**What you need to do**
Using the listing below, print exactly everything from the line with "Retro Studio Private Alpha (65, 646)" down to the line with "Contact (117, 52)", both included, and nothing more.

**Material for this task**
☆ ☆ ☆ ☆ ☆

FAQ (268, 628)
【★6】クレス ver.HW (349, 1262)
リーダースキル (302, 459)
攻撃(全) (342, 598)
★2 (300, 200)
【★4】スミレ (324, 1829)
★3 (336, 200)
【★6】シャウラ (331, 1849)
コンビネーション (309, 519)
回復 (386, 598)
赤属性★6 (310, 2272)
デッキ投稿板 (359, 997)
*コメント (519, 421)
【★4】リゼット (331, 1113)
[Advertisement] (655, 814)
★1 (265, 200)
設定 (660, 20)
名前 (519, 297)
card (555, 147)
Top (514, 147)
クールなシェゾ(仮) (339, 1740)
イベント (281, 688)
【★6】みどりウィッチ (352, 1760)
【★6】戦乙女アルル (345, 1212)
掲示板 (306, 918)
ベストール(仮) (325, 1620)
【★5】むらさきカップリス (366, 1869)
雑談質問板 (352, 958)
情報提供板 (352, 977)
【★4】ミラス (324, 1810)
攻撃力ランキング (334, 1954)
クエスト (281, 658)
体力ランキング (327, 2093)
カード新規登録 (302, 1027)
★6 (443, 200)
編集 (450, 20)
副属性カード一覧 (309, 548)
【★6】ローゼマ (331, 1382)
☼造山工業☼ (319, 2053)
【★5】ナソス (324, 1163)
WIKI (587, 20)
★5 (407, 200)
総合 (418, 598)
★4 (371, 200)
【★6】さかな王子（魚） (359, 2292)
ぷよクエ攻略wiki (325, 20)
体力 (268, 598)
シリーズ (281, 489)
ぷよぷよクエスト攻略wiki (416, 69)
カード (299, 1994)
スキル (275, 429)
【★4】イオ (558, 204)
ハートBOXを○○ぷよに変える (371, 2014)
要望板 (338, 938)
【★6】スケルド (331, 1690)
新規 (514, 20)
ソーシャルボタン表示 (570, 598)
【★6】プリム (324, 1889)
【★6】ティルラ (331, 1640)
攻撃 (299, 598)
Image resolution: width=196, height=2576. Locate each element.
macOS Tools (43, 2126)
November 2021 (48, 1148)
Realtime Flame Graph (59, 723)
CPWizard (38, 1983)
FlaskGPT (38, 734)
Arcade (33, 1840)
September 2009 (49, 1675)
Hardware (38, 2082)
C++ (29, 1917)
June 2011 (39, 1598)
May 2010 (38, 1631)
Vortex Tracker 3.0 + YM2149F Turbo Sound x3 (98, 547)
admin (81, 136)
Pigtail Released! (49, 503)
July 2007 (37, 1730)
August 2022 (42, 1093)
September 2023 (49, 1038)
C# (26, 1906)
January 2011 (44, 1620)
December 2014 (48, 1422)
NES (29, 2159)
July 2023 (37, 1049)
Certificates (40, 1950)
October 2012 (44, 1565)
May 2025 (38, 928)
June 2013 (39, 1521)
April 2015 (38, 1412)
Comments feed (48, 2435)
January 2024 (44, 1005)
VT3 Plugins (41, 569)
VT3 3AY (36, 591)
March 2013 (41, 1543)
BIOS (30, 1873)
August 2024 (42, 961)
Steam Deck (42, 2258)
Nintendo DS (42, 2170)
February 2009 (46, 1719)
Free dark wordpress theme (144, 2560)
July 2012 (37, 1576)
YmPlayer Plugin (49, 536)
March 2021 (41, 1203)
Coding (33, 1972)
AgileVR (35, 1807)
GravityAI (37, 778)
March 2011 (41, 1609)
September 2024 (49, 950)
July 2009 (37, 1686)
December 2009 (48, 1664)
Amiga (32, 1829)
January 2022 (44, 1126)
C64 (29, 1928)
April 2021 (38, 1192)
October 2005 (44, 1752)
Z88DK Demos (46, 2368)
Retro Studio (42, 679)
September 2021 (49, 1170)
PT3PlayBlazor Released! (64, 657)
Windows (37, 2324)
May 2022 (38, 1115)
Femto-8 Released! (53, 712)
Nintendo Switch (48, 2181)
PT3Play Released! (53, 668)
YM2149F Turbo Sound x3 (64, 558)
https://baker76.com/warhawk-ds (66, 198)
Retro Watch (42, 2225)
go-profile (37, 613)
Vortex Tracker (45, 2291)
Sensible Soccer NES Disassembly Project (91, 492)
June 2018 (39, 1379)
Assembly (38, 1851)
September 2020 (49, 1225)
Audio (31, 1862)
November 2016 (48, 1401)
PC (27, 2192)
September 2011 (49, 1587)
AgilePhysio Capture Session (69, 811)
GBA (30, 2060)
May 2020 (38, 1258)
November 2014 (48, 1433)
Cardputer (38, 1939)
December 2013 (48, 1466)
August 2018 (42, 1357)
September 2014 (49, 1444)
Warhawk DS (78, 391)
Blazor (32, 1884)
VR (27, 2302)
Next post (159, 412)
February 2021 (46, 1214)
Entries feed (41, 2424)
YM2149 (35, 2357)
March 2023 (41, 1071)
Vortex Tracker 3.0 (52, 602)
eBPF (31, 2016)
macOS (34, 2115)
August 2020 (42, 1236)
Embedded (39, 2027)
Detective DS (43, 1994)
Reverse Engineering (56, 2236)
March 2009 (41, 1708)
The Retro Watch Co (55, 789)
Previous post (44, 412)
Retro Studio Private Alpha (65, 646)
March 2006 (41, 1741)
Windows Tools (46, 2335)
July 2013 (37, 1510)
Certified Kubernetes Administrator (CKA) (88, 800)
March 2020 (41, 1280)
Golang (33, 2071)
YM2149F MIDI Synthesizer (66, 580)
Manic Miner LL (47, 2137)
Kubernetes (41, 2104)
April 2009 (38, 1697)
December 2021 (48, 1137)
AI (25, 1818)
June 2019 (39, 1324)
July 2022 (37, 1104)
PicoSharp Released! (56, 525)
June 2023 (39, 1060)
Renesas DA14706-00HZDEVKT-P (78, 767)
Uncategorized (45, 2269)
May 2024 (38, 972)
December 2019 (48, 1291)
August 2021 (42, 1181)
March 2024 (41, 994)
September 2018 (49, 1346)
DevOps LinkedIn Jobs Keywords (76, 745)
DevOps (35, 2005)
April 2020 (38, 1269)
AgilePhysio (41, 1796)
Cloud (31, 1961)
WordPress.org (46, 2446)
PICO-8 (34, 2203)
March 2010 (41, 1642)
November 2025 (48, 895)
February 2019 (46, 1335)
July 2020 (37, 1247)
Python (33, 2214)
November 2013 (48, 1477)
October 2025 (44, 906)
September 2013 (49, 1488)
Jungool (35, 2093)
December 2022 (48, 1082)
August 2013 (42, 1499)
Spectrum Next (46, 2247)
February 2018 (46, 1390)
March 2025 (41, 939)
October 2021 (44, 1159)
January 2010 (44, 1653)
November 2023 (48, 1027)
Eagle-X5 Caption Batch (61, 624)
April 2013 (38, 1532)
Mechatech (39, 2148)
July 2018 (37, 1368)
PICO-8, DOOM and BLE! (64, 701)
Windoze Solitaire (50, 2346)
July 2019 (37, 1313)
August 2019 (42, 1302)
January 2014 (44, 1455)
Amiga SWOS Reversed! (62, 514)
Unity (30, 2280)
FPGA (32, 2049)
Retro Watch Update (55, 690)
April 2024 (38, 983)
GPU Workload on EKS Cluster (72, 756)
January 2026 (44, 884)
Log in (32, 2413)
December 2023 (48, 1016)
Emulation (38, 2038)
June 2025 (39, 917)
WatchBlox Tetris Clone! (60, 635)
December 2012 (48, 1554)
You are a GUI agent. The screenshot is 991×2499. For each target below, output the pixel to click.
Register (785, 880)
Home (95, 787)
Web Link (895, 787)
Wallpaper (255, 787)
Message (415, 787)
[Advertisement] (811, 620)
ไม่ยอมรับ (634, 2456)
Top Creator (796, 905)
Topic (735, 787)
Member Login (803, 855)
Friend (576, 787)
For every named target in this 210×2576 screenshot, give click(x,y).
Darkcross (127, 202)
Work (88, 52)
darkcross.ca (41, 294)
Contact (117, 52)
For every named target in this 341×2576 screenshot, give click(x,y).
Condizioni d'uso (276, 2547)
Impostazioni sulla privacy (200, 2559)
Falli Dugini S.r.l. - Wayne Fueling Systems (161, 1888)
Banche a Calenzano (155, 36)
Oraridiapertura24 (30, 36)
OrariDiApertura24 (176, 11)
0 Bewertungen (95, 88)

☆ ☆ ☆ ☆ ☆

**Written answer**
Retro Studio Private Alpha (65, 646)
March 2006 (41, 1741)
Windows Tools (46, 2335)
July 2013 (37, 1510)
Certified Kubernetes Administrator (CKA) (88, 800)
March 2020 (41, 1280)
Golang (33, 2071)
YM2149F MIDI Synthesizer (66, 580)
Manic Miner LL (47, 2137)
Kubernetes (41, 2104)
April 2009 (38, 1697)
December 2021 (48, 1137)
AI (25, 1818)
June 2019 (39, 1324)
July 2022 (37, 1104)
PicoSharp Released! (56, 525)
June 2023 (39, 1060)
Renesas DA14706-00HZDEVKT-P (78, 767)
Uncategorized (45, 2269)
May 2024 (38, 972)
December 2019 (48, 1291)
August 2021 (42, 1181)
March 2024 (41, 994)
September 2018 (49, 1346)
DevOps LinkedIn Jobs Keywords (76, 745)
DevOps (35, 2005)
April 2020 (38, 1269)
AgilePhysio (41, 1796)
Cloud (31, 1961)
WordPress.org (46, 2446)
PICO-8 (34, 2203)
March 2010 (41, 1642)
November 2025 (48, 895)
February 2019 (46, 1335)
July 2020 (37, 1247)
Python (33, 2214)
November 2013 (48, 1477)
October 2025 (44, 906)
September 2013 (49, 1488)
Jungool (35, 2093)
December 2022 (48, 1082)
August 2013 (42, 1499)
Spectrum Next (46, 2247)
February 2018 (46, 1390)
March 2025 (41, 939)
October 2021 (44, 1159)
January 2010 (44, 1653)
November 2023 (48, 1027)
Eagle-X5 Caption Batch (61, 624)
April 2013 (38, 1532)
Mechatech (39, 2148)
July 2018 (37, 1368)
PICO-8, DOOM and BLE! (64, 701)
Windoze Solitaire (50, 2346)
July 2019 (37, 1313)
August 2019 (42, 1302)
January 2014 (44, 1455)
Amiga SWOS Reversed! (62, 514)
Unity (30, 2280)
FPGA (32, 2049)
Retro Watch Update (55, 690)
April 2024 (38, 983)
GPU Workload on EKS Cluster (72, 756)
January 2026 (44, 884)
Log in (32, 2413)
December 2023 (48, 1016)
Emulation (38, 2038)
June 2025 (39, 917)
WatchBlox Tetris Clone! (60, 635)
December 2012 (48, 1554)
You are a GUI agent. The screenshot is 991×2499. For each target below, output the pixel to click.
Register (785, 880)
Home (95, 787)
Web Link (895, 787)
Wallpaper (255, 787)
Message (415, 787)
[Advertisement] (811, 620)
ไม่ยอมรับ (634, 2456)
Top Creator (796, 905)
Topic (735, 787)
Member Login (803, 855)
Friend (576, 787)
For every named target in this 210×2576 screenshot, give click(x,y).
Darkcross (127, 202)
Work (88, 52)
darkcross.ca (41, 294)
Contact (117, 52)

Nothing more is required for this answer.